=== PROBLEM DETAILS ===
Some lines below hold "Ladegeräte". Pick them out and copy them.

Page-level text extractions
--------------------
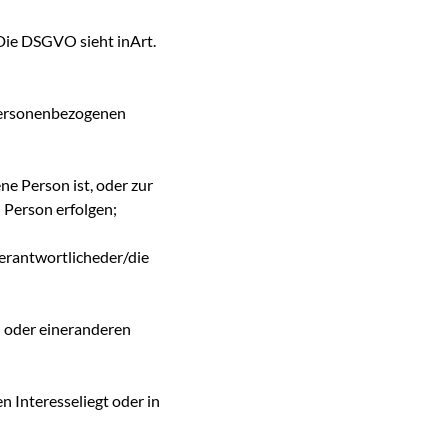
Die DSGVO sieht inArt.
n personenbezogenen
ene Person ist, oder zur
 Person erfolgen;
rVerantwortlicheder/die
n oder eineranderen
n Interesseliegt oder in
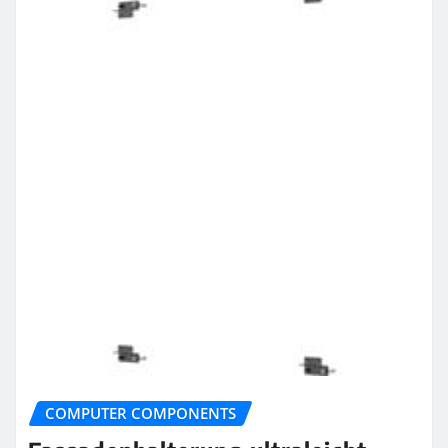
COMPUTER COMPONENTS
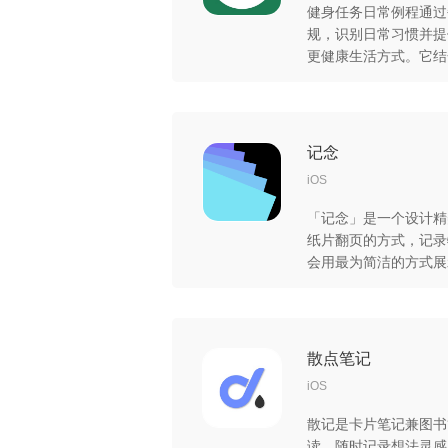
健身任务日常例程通过
规，识别日常习惯并提
更健康生活方式。它结
监控、体育活动记录以
现健康成果，助您达成
式之旅。
记念
iOS
「记念」是一个设计精
纸片翻页的方式，记录特
会用最为简洁的方式展
有着众多的主题、图标
让每张卡片独一无二的
散点笔记
iOS
散记是卡片笔记兼图书
读，随时记录想法灵感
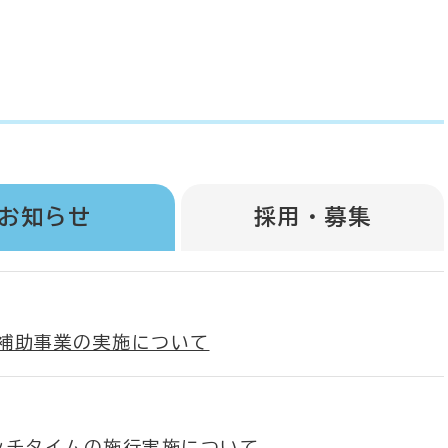
お知らせ
採用・募集
補助事業の実施について
ンチタイムの施行実施について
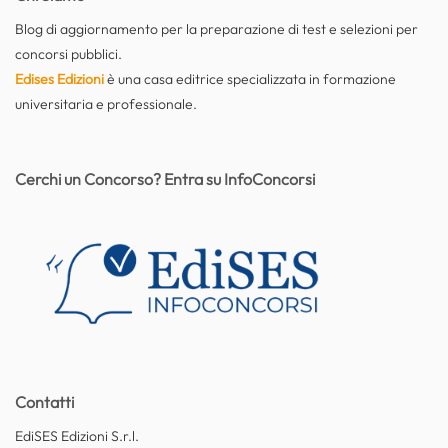
Blog di aggiornamento per la preparazione di test e selezioni per
concorsi pubblici.
Edises Edizioni
è una casa editrice specializzata in formazione
universitaria e professionale.
Cerchi un Concorso? Entra su InfoConcorsi
Contatti
EdiSES Edizioni S.r.l.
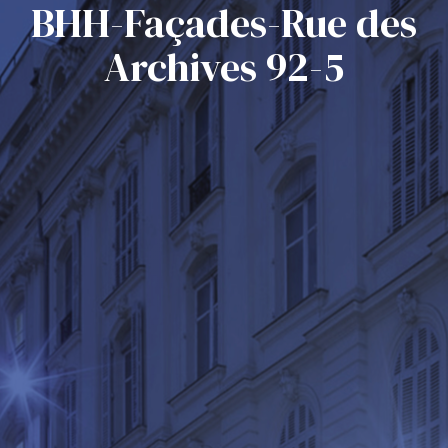
BHH-Façades-Rue des
Archives 92-5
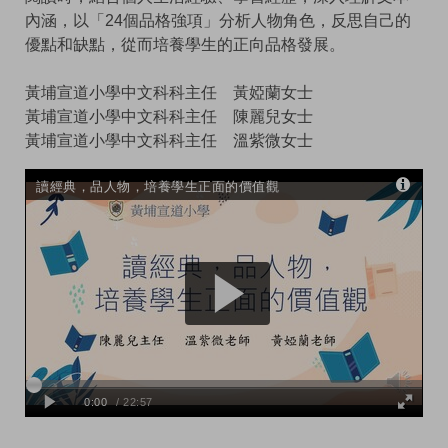
內涵，以「24個品格強項」分析人物角色，反思自己的
優點和缺點，從而培養學生的正向品格發展。
黃埔宣道小學中文科科主任 黃婭蘭女士
黃埔宣道小學中文科科主任 陳麗兒女士
黃埔宣道小學中文科科主任 溫紫微女士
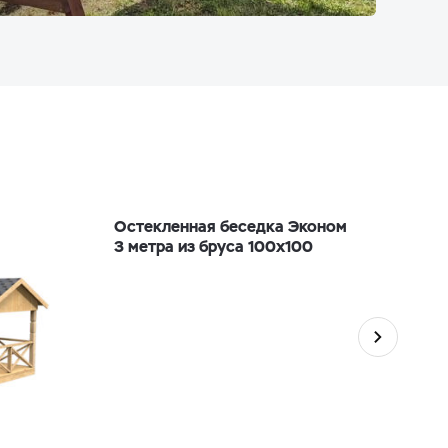
Остекленная беседка Эконом
3 метра из бруса 100х100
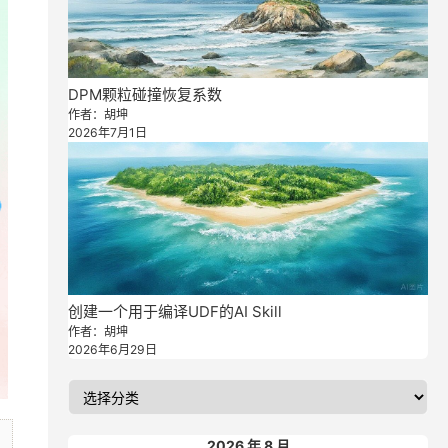
DPM颗粒碰撞恢复系数
作者：胡坤
2026年7月1日
创建一个用于编译UDF的AI Skill
作者：胡坤
2026年6月29日
2026 年 8 月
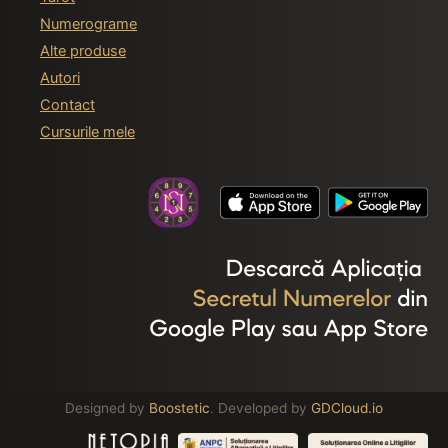
Numerograme
Alte produse
Autori
Contact
Cursurile mele
Designed by
Boostetic
. Developed by
GDCloud.io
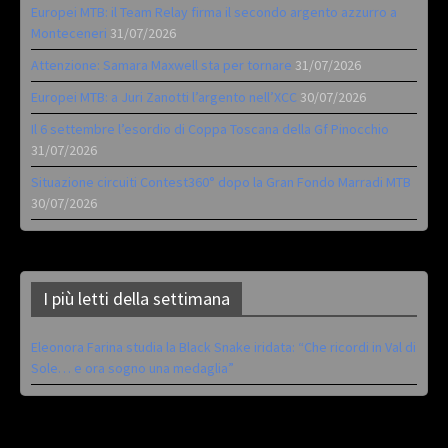
Europei MTB: il Team Relay firma il secondo argento azzurro a
Monteceneri
31/07/2026
Attenzione: Samara Maxwell sta per tornare
31/07/2026
Europei MTB: a Juri Zanotti l’argento nell’XCC
30/07/2026
Il 6 settembre l’esordio di Coppa Toscana della Gf Pinocchio
31/07/2026
Situazione circuiti Contest360° dopo la Gran Fondo Marradi MTB
30/07/2026
I più letti della settimana
Eleonora Farina studia la Black Snake iridata: “Che ricordi in Val di
Sole… e ora sogno una medaglia”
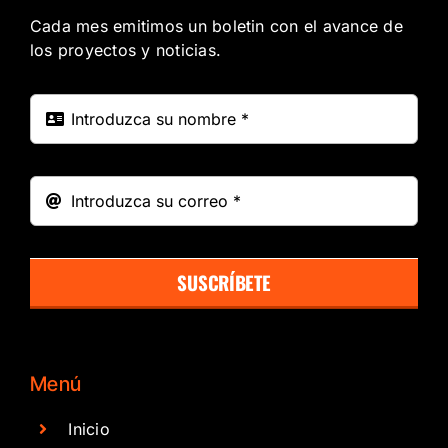
Cada mes emitimos un boletin con el avance de
los proyectos y noticias.
SUSCRÍBETE
Menú
Inicio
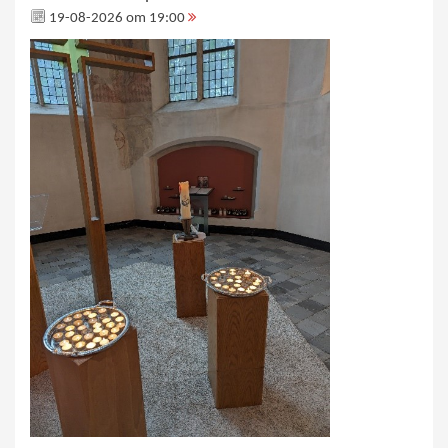
19-08-2026 om 19:00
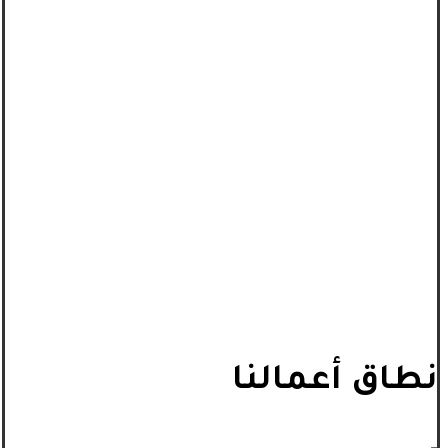
نطاق أعمالنا
_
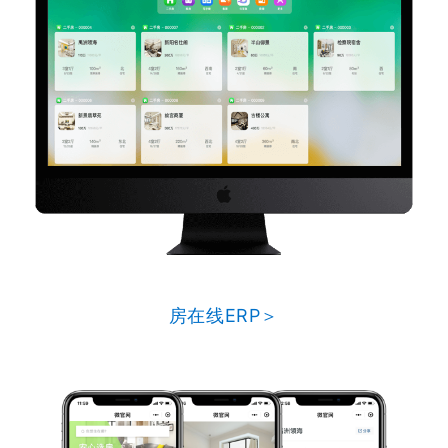
房在线ERP＞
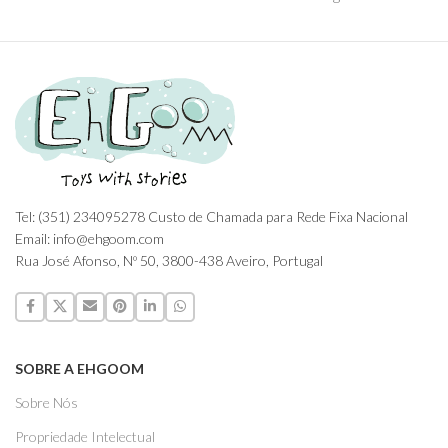
Tel: (351) 234095278 Custo de Chamada para Rede Fixa Nacional
Email: info@ehgoom.com
Rua José Afonso, Nº 50, 3800-438 Aveiro, Portugal
SOBRE A EHGOOM
Sobre Nós
Propriedade Intelectual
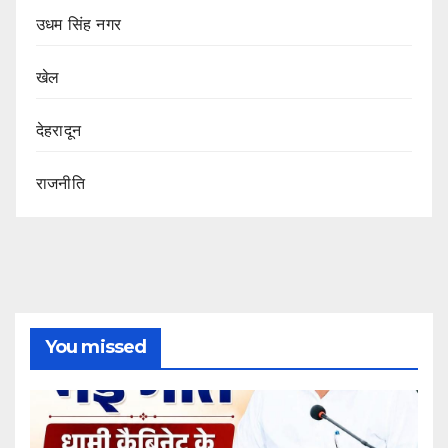
उधम सिंह नगर
खेल
देहरादून
राजनीति
You missed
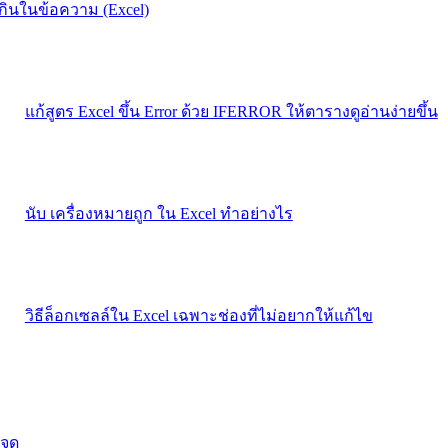
เกินในข้อความ (Excel)
แก้สูตร Excel ขึ้น Error ด้วย IFERROR ให้ตารางดูอ่านง่ายขึ้น
นับ เครื่องหมายถูก ใน Excel ทำอย่างไร
วิธีล็อกเซลล์ใน Excel เฉพาะช่องที่ไม่อยากให้แก้ไข
จุด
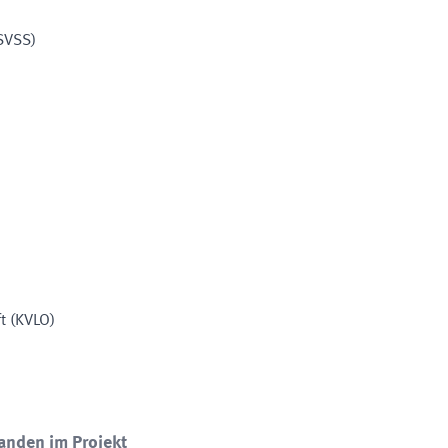
SVSS
)
t
(
KVLO
)
anden im Projekt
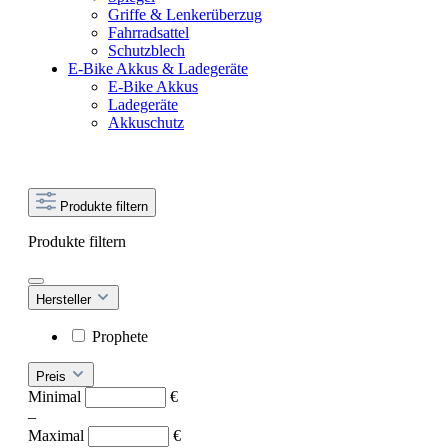
Griffe & Lenkerüberzug
Fahrradsattel
Schutzblech
E-Bike Akkus & Ladegeräte
E-Bike Akkus
Ladegeräte
Akkuschutz
Produkte filtern
Produkte filtern
Hersteller
Prophete
Preis
Minimal
€
–
Maximal
€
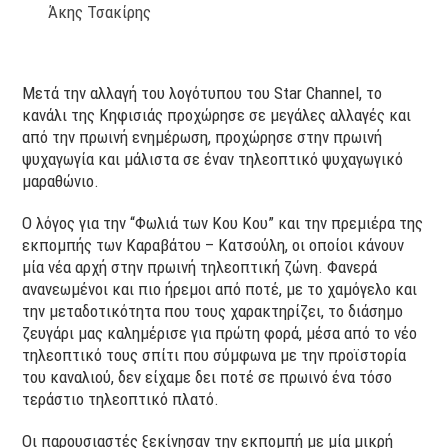
Άκης Τσακίρης
Μετά την αλλαγή του λογότυπου του Star Channel, το
κανάλι της Κηφισιάς προχώρησε σε μεγάλες αλλαγές και
από την πρωινή ενημέρωση, προχώρησε στην πρωινή
ψυχαγωγία και μάλιστα σε έναν τηλεοπτικό ψυχαγωγικό
μαραθώνιο.
Ο λόγος για την “Φωλιά των Κου Κου” και την πρεμιέρα της
εκπομπής των Καραβάτου – Κατσούλη, οι οποίοι κάνουν
μία νέα αρχή στην πρωινή τηλεοπτική ζώνη. Φανερά
ανανεωμένοι και πιο ήρεμοι από ποτέ, με το χαμόγελο και
την μεταδοτικότητα που τους χαρακτηρίζει, το διάσημο
ζευγάρι μας καλημέρισε για πρώτη φορά, μέσα από το νέο
τηλεοπτικό τους σπίτι που σύμφωνα με την προϊστορία
του καναλιού, δεν είχαμε δει ποτέ σε πρωινό ένα τόσο
τεράστιο τηλεοπτικό πλατό.
Οι παρουσιαστές ξεκίνησαν την εκπομπή με μία μικρή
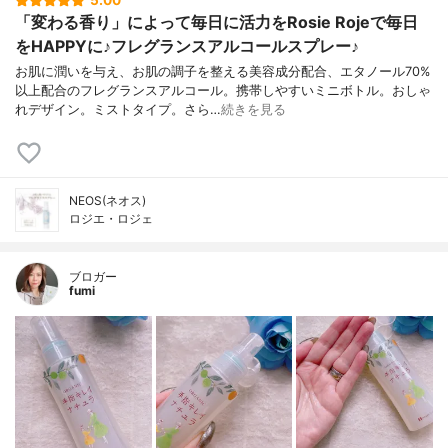
5.00
「変わる香り」によって毎日に活力をRosie Rojeで毎日
をHAPPYに♪フレグランスアルコールスプレー♪
お肌に潤いを与え、お肌の調子を整える美容成分配合、エタノール70%
以上配合のフレグランスアルコール。携帯しやすいミニボトル。おしゃ
れデザイン。ミストタイプ。さら…
続きを見る
NEOS(ネオス)
ロジエ・ロジェ
ブロガー
fumi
--------------------
=== RESPONSE BELOW ===
E-Bike Akkus & Ladegeräte
Ladegeräte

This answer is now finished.